> **Your task**:
Check every line below, and copy those that include "Sofía".

> **Supplied entries**:

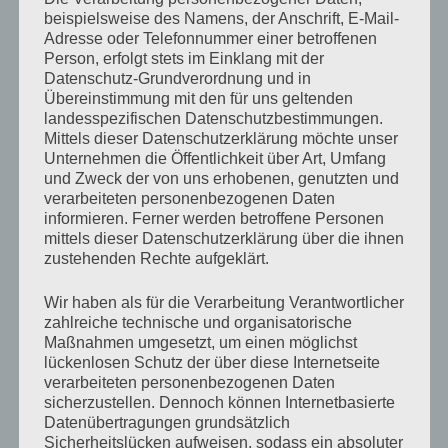
beispielsweise des Namens, der Anschrift, E-Mail-
niemand ein einziges Mal seine Stimme gehört.
Adresse oder Telefonnummer einer betroffenen
Person, erfolgt stets im Einklang mit der
Datenschutz-Grundverordnung und in
Ich fragte mich manchmal, wie er wohl beim Bäcker
Übereinstimmung mit den für uns geltenden
Brötchen holte oder Telefongespräche führte und
landesspezifischen Datenschutzbestimmungen.
stellte mir vor, dass ich ein Bildtelefon besaß – so eines
Mittels dieser Datenschutzerklärung möchte unser
Unternehmen die Öffentlichkeit über Art, Umfang
wie in Agentenfilmen, worüber die Agenten immer
und Zweck der von uns erhobenen, genutzten und
Aufträge erhalten von jemanden, dessen Kopf im
verarbeiteten personenbezogenen Daten
informieren. Ferner werden betroffene Personen
Fernsehen nie zu sehen ist. Mit so einem Ding könnte
mittels dieser Datenschutzerklärung über die ihnen
ich ihn dann anrufen und er könnte nicken, so wie er es
zustehenden Rechte aufgeklärt.
immer tat. So ein Bildtelefon wäre schon eine tolle
Wir haben als für die Verarbeitung Verantwortlicher
Sache gewesen, aber ich beschloß, dass das eine
zahlreiche technische und organisatorische
meiner blödesten Fantasien war, denn ich hätte ihn nie
Maßnahmen umgesetzt, um einen möglichst
lückenlosen Schutz der über diese Internetseite
angerufen, auch nicht mit Bildtelefon.
verarbeiteten personenbezogenen Daten
sicherzustellen. Dennoch können Internetbasierte
Datenübertragungen grundsätzlich
Mutti sagte immer, dass sie dem nicht im Dunkeln
Sicherheitslücken aufweisen, sodass ein absoluter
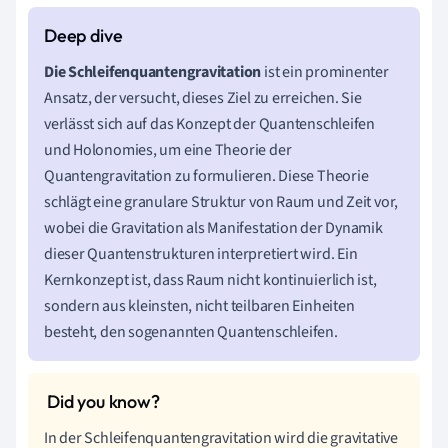
Die Schleifenquantengravitation
ist ein prominenter
Ansatz, der versucht, dieses Ziel zu erreichen. Sie
verlässt sich auf das Konzept der Quantenschleifen
und Holonomies, um eine Theorie der
Quantengravitation zu formulieren. Diese Theorie
schlägt eine granulare Struktur von Raum und Zeit vor,
wobei die Gravitation als Manifestation der Dynamik
dieser Quantenstrukturen interpretiert wird. Ein
Kernkonzept ist, dass Raum nicht kontinuierlich ist,
sondern aus kleinsten, nicht teilbaren Einheiten
besteht, den sogenannten Quantenschleifen.
In der Schleifenquantengravitation wird die gravitative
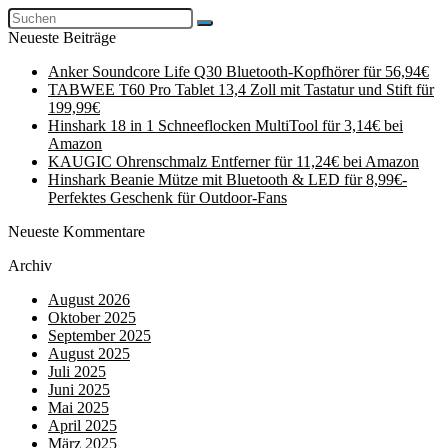
Neueste Beiträge
Anker Soundcore Life Q30 Bluetooth-Kopfhörer für 56,94€
TABWEE T60 Pro Tablet 13,4 Zoll mit Tastatur und Stift für
199,99€
Hinshark 18 in 1 Schneeflocken MultiTool für 3,14€ bei
Amazon
KAUGIC Ohrenschmalz Entferner für 11,24€ bei Amazon
Hinshark Beanie Mütze mit Bluetooth & LED für 8,99€-
Perfektes Geschenk für Outdoor-Fans
Neueste Kommentare
Archiv
August 2026
Oktober 2025
September 2025
August 2025
Juli 2025
Juni 2025
Mai 2025
April 2025
März 2025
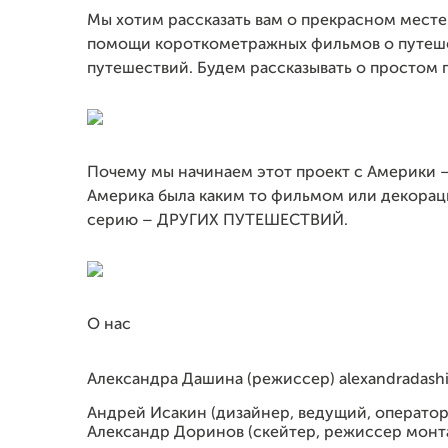
Мы хотим рассказать вам о прекрасном месте
помощи короткометражных фильмов о путешес
путешествий. Будем рассказывать о простом 
Почему мы начинаем этот проект с Америки – 
Америка была каким то фильмом или декорац
серию – ДРУГИХ ПУТЕШЕСТВИЙ.
О нас
Александра Дашина (режиссер) alexandradash
Андрей Исакин (дизайнер, ведущий, оператор) h
Aлександр Доринов (скейтер, режиссер монта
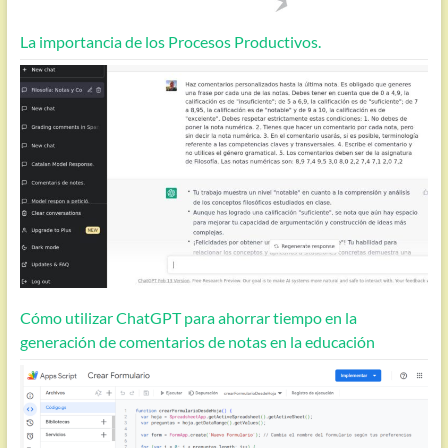
La importancia de los Procesos Productivos.
Cómo utilizar ChatGPT para ahorrar tiempo en la
generación de comentarios de notas en la educación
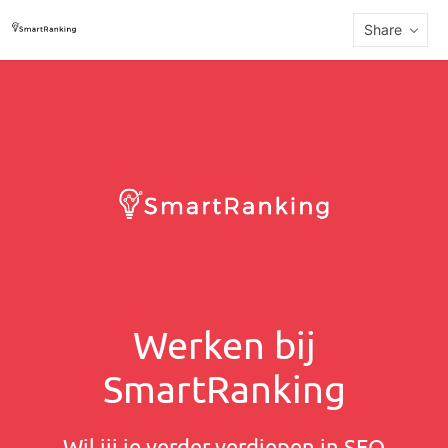
Share
Werken bij
SmartRanking
Wil jij je verder verdiepen in SEO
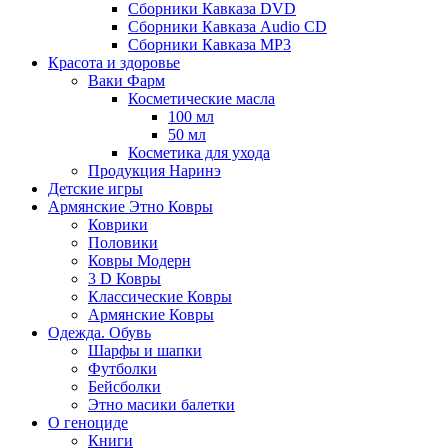
Сборники Кавказа DVD
Сборники Кавказа Audio CD
Сборники Кавказа MP3
Красота и здоровье
Ваки Фарм
Косметические масла
100 мл
50 мл
Косметика для ухода
Продукция Наринэ
Детские игры
Армянские Этно Ковры
Коврики
Половики
Ковры Модерн
3 D Ковры
Классические Ковры
Армянские Ковры
Одежда. Обувь
Шарфы и шапки
Футболки
Бейсболки
Этно масики балетки
О геноциде
Книги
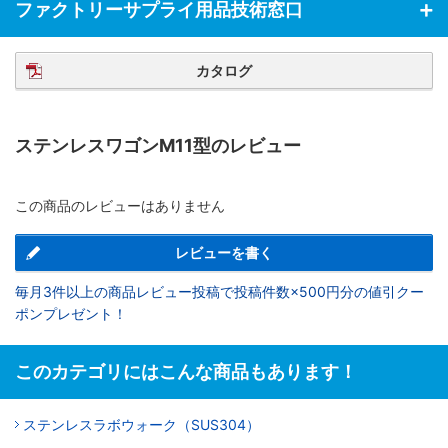
ファクトリーサプライ用品技術窓口
カタログ
ステンレスワゴンM11型のレビュー
この商品のレビューはありません
レビューを書く
毎月3件以上の商品レビュー投稿で投稿件数×500円分の値引クー
ポンプレゼント！
このカテゴリにはこんな商品もあります！
ステンレスラボウォーク（SUS304）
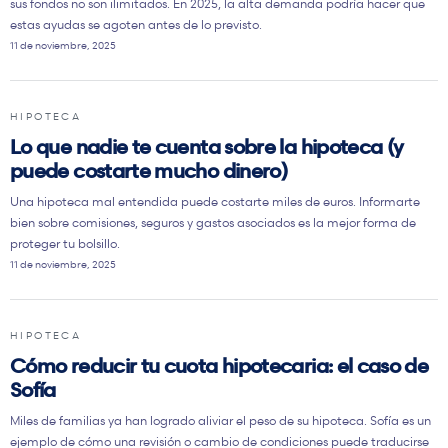
sus fondos no son ilimitados. En 2025, la alta demanda podría hacer que
estas ayudas se agoten antes de lo previsto.
11 de noviembre, 2025
HIPOTECA
Lo que nadie te cuenta sobre la hipoteca (y
puede costarte mucho dinero)
Una hipoteca mal entendida puede costarte miles de euros. Informarte
bien sobre comisiones, seguros y gastos asociados es la mejor forma de
proteger tu bolsillo.
11 de noviembre, 2025
HIPOTECA
Cómo reducir tu cuota hipotecaria: el caso de
Sofía
Miles de familias ya han logrado aliviar el peso de su hipoteca. Sofía es un
ejemplo de cómo una revisión o cambio de condiciones puede traducirse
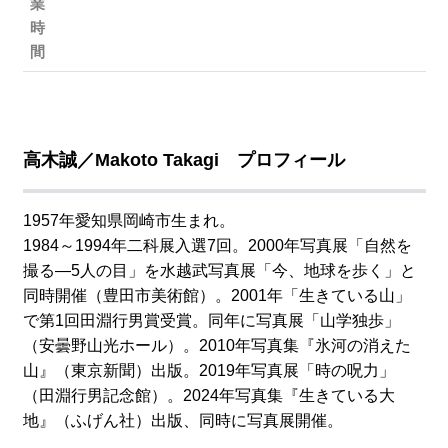
業
時
間
高木誠／Makoto Takagi プロフィール
1957年愛知県岡崎市生まれ。
1984～1994年二科展入選7回。2000年写真展「自然を
撮る―5人の目」を水越武写真展「今、地球を歩く」と
同時開催（豊田市美術館）。2001年「生きている山」
で第1回田淵行男賞受賞。同年に写真展「山学独歩」
（安曇野山光ホール）。2010年写真集『氷河の消えた
山』（東京新聞）出版。2019年写真展「時の呪力」
（田淵行男記念館）。2024年写真集『生きている大
地』（ふげん社）出版、同時に写真展開催。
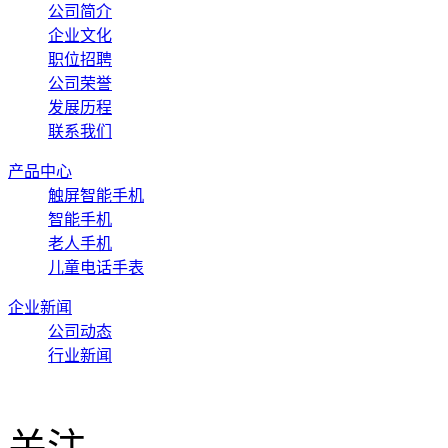
关于我们
公司简介
企业文化
职位招聘
公司荣誉
发展历程
联系我们
产品中心
触屏智能手机
智能手机
老人手机
儿童电话手表
企业新闻
公司动态
行业新闻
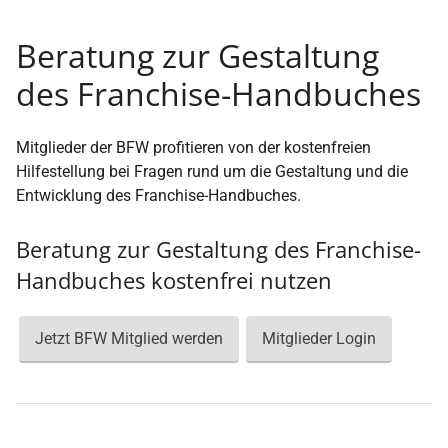
Beratung zur Gestaltung
des Franchise-Handbuches
Mitglieder der BFW profitieren von der kostenfreien
Hilfestellung bei Fragen rund um die Gestaltung und die
Entwicklung des Franchise-Handbuches.
Beratung zur Gestaltung des Franchise-
Handbuches kostenfrei nutzen
Jetzt BFW Mitglied werden
Mitglieder Login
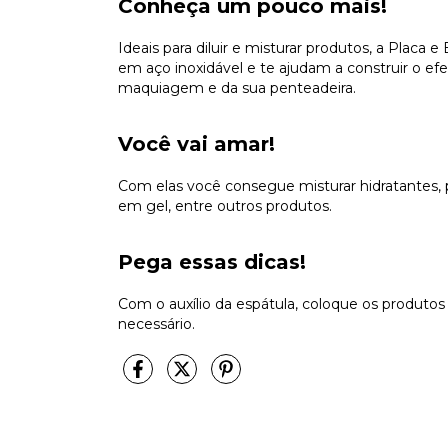
Conheça um pouco mais!
Ideais para diluir e misturar produtos, a Placa
em aço inoxidável e te ajudam a construir o ef
maquiagem e da sua penteadeira.
Você vai amar!
Com elas você consegue misturar hidratantes, p
em gel, entre outros produtos.
Pega essas dicas!
Com o auxílio da espátula, coloque os produtos
necessário.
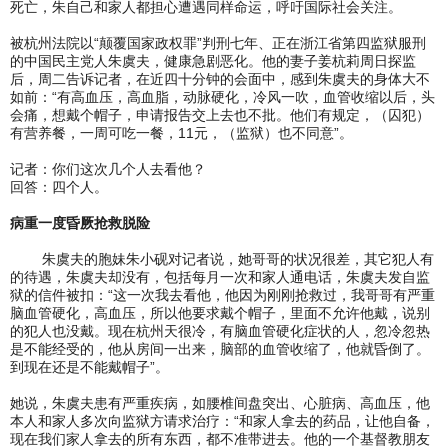
死亡，朱自己和家人都担心遭遇同样命运，呼吁国际社会关注。
被杭州法院以“颠覆国家政权罪”判刑七年、正在浙江省第四监狱服刑
的中国民主党人朱虞夫，健康急剧恶化。他的妻子姜杭莉周日探监
后，周二告诉记者，在近四十分钟的会面中，感到朱虞夫的身体大不
如前：“有高血压，高血脂，动脉硬化，冷风一吹，血管收缩以后，头
会痛，想戴个帽子，申请报告交上去也不批。他们有规定，（囚犯）
有营养餐，一周可吃一餐，11元，（监狱）也不同意”。
记者：你们这次几个人去看他？
回答：四个人。
病重一度昏厥抢救脱险
朱虞夫的胞妹朱小砚对记者说，她哥哥的状况很差，其它犯人有
的待遇，朱虞夫却没有，包括每月一次和家人通电话，朱虞夫发自监
狱的信件被扣：“这一次我去看他，他因为刚刚抢救过，我哥哥有严重
脑血管硬化，高血压，所以他要求戴个帽子，里面不允许他戴，说别
的犯人也没戴。现在杭州天很冷，有脑血管硬化症状的人，忽冷忽热
是不能经受的，他从房间一出来，脑部的血管收缩了，他就昏倒了。
到现在还是不能戴帽子”。
她说，朱虞夫患有严重疾病，如腰椎间盘突出、心脏病、高血压，他
本人和家人多次向监狱方请求治疗：“和家人拿去的药品，让他自备，
现在我们家人拿去的所有东西，都不准带进去。他的一个基督教朋友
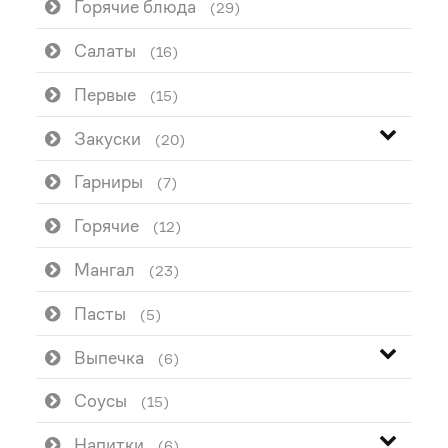
Горячие блюда
(29)
Салаты
(16)
Первые
(15)
Закуски
(20)
Гарниры
(7)
Горячие
(12)
Мангал
(23)
Пасты
(5)
Выпечка
(6)
Соусы
(15)
Напитки
(6)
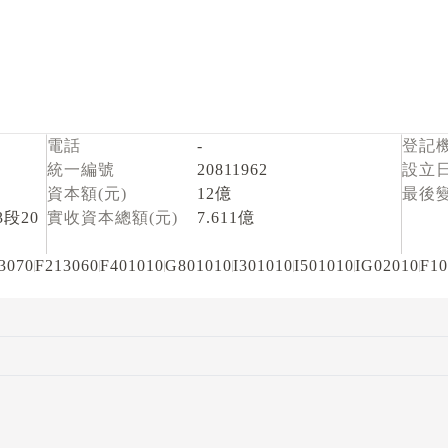
電話
-
登記
統一編號
20811962
設立
資本額(元)
12億
最後
段20
實收資本總額(元)
7.611億
3070
F213060
F401010
G801010
I301010
I501010
IG02010
F10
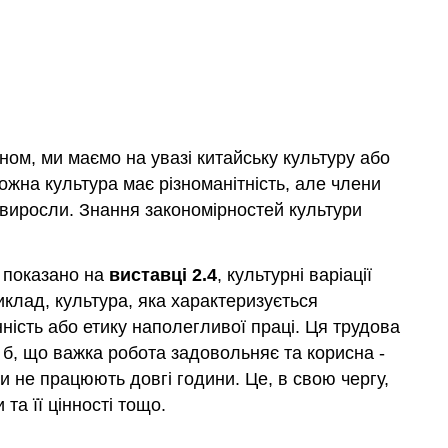
ном, ми маємо на увазі китайську культуру або
ожна культура має різноманітність, але члени
и виросли. Знання закономірностей культури
к показано на
виставці 2.4
, культурні варіації
иклад, культура, яка характеризується
ість або етику наполегливої праці. Ця трудова
 б, що важка робота задовольняє та корисна -
 не працюють довгі години. Це, в свою чергу,
та її цінності тощо.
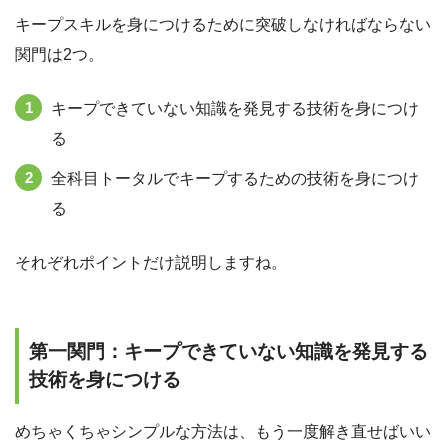
キープスキルを身につけるために突破しなければならない
関門は2つ。
キープできていない知識を発見する技術を身につけ
る
全科目トータルでキープするための技術を身につけ
る
それぞれポイントだけ説明しますね。
第一関門：キープできていない知識を発見する
技術を身につける
めちゃくちゃシンプルな方法は、もう一度解き直せばいい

> **Your solution**:
Sofía
Miles de familias ya han logrado aliviar el peso de su hipoteca. Sofía es un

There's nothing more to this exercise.